On Tuesday 26th April I went up against Nigel Farage and the Leave campaign about the EU. I made the case that our EU membership is vital for jobs, trade and investment and that Britain is stronger and has more influence when we work together with our European allies. You can hear my opening speech here and read the full speech below.


“By the strength of our common endeavour we achieve more than we do alone so as to create for each of us the means to realise our true potential.”

These words, written on Labour’s membership card, are why I joined my party.

And I believe they are as true for nation states, as they are for each of us here today.

The central argument made by those who want us to leave the EU is that Brexit will give Britain more control.

I couldn’t disagree more.

In world that’s more connected than ever before, real control – the power to shape our destiny rather than be left to the mercy of events – comes from working with our neighbours and allies to get the best for the British people.

President Obama was absolutely right last week when he said nations who wield influence most effectively do it through the collective action that today’s challenges demand.

Being a member of the EU gives Britain more influence and power, not less.

Not just the power to sell our goods to a market of 500 million people, according to rules that we help decide. Or to reach trade agreements as part of a stronger bloc of 28 countries.

But the power to act together when the rule of international law is challenged on our doorstep, like the sanctions regime following Russian aggression in Ukraine.

And the power to tackle global challenges like climate change – using our influence to secure a better deal within the EU, and the EU’s influence to get a better deal with the rest of the world.

Cutting ourselves off from our neighbours and allies in Europe, and attempting to ‘go it alone’, would diminish Britain’s power, not increase it.

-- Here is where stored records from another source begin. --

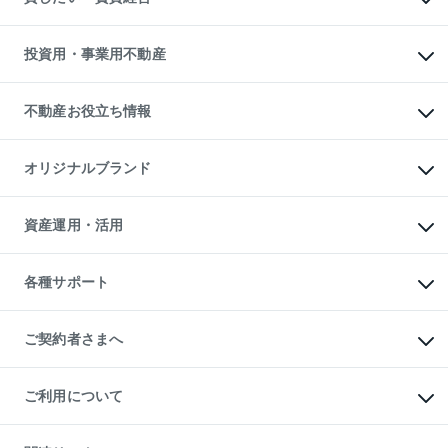
購入ガイド
借りるときの流れ
売却サービス
借りるガイド
不動産売却の流れ
無料賃料査定
多言語対応
不動産買換えの流れ
マンション賃料データ
投資用・事業用不動産
売却ガイド
賃貸管理プラン
English
繁体中文
簡体中文
リロケーションについて
投資用不動産
貸すときの流れ
事業用不動産
不動産お役立ち情報
貸すガイド
マンション投資
投資用マンション
不動産AIアドバイザー Tellus Talk
マンション一棟
マンションライブラリー
オリジナルブランド
アパート経営
人気マンションランキング
アパート投資用物件
暮らしに役立つ不動産メディア

収益物件
当社売主リノベーションマンション
「Lnote」
ビル購入（ビル一棟）
一棟リノベーションマンション

資産運用・活用
不動産相場・不動産価格情報
投資用不動産の売却査定
L`GENTE（ルジェンテ）
不動産売却FAQ
事業用不動産の売却査定
区分リノベーションマンション

不動産コラム・ニュース
等価交換事業
海外不動産
Lideas（リディアス）
不動産用語集
不動産M&A
各種サポート
投資用一棟レジデンスWELL

不動産なんでもネット相談室
アセットマネジメント・出資
SQUARE（ウェルスクエア）
住まいの税金
不動産小口投資

シニア向けサポート
物件一括検索（購入＆賃貸）
LEGACIA（レガシア）
相続サポート
ご契約者さまへ
リフォームサポート
ご契約者さまサポートメニュー
ご紹介・再契約特典
ご利用について
入居者様専用-各種ご案内（賃貸）
東急こすもす会「こすもすWeb」
本人確認に関するお客様へのお願い
金融商品取引について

And it would give us less control to shape our future, not more.

But whilst I care passionately about Britain’s influence and role in the world, in the end this referendum will come down to the central question of our economy, and whether we’ll be more prosperous in or out of the EU.

There is not a single serious, credible, independent organisation that thinks we’d be better off out.

The CBI says Brexit would cause a “serious shock” to our economy.

The World Bank, OECD, International Monetary Fund and IFS all agree our economy would take a hit.

Yet some of those who back Brexit – like Arron Banks – say even if there is an impact on our economy it’s “a price worth paying”.

I suppose at least he’s being honest.

But who will end up paying the price?

Not Mr Banks.

Not Dominic Cummings, who says there would “definitely be problems for some areas”.

Or Boris Johnson, who’s admitted there might be job losses.

No – it will be those who always suffer in an economic downturn: ordinary working people, the poor, the vulnerable and the low paid.

Jobs lost, incomes hit, businesses and families left struggling to cope with the consequences.

Slower growth and lower tax receipts reducing funding for the public services we all rely on.

And for what? A mere mirage of greater control.

No wonder our friends and allies are speaking out, like America, Canada and Australia.

That’s what you do when you’re worried a friend could take a decision that will harm them, and you.

Britain is stronger in the EU, and the EU is stronger with Britain as one of its members.

And who would cheer if we vote for Brexit? People like Vladimir Putin and Marine le Pen.

Nothing would please them more than to see Britain and the EU weakened.

I won’t play into their hands.

I know whose side I’m on.

The side of our true friends and allies, and the people I came into politics to serve.

Frank Field may be worried about taking on UKIP.

But I am not.

I’m under no illusions. We are in the fight of our lives.

The decision we take on June 23rd will define the future of our country: our economy, the jobs and investment we attract, our safety and security, and Britain’s role in the world.

Millions of people are yet to make up their minds on the biggest question facing our country in a generation – including Labour supporters.

They deserve to hear a strong and principled Labour campaign, making a strong and patriotic case for our membership of the EU.

And that’s what we’re determined to do.